The Dictionary of Women Artists describes Greenaway as being “at the forefront of a movement to supply well-designed and well-produced children’s books to a market that was booming under the influence of Forster’s Education Art of 1870” (Huneault 611). As Daniel Hahn notes, Greenaway’s cards and drawings also

“…show children dressed in part-remembered, part-invented late 18th cent. frocks, coats, and bonnets. She was her own needle-woman (her mother kept a dress shop for a time), and made the garments worn by her models; she generally drew from the life and was good at amusing the children who modeled for her. Before long she had created the beginnings of the fashion for “Kate Greenaway” children’s clothes” (Hahn 247).

Internet Archive image from page 36 of “Marigold Garden: pictures and rhymes”

Greenaway’s colourful and detailed designs inspired a new fashion trend with department stores like Liberty of London transforming her designs into colourful clothing for children. Jane Garrity informs us that:

“Liberty of London, at the forefront of fashion, adapted Greenaway’s drawings as designs for in-house children’s apparel and progressive mothers in “artistic” British circles dressed their daughters in Kate Greenaway smock-frocks and bonnets in the 1880s and 1890s” (Garrity 273).
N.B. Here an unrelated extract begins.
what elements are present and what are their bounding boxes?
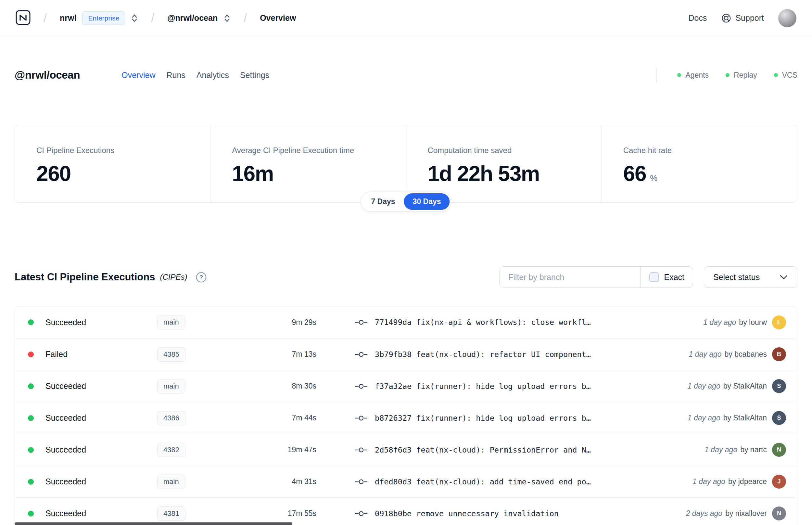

Greenway’s contribution to children’s book illustration is commemorated by the CILIP Kate Greenaway Medal, an annual prize awarded by the Chartered Institute of Library and Information Professionals for outstanding illustration in a children’s book. You can see the short list for this year’s competition here!

Bibliography and further reading

Garrity, Jane. “Sartorial Modernity: Fashion, Gender, and Sexuality in Modernism,” A Companion to British Literature Vol IV: Victorian and Twentieth- Century Literature 1837-2000, Ed. Robert DeMaria, Jr., Heesok Chang, and Samantha Zacher, Malden, Oxford, West Sussex, Wiley Blackwell. 2014: 260- 278.

Hahn, Daniel. The Oxford Companion to Children’s Literature. Oxford University Press, 2015. Oxford Reference, 2015.

Huneault, Kristina. “Kate Greenway” in The Dictionary of Women Artists, Volume 1. Ed. Delia Gaze. London and Chicago: Fitzroy Dearborn Publishers, 1997.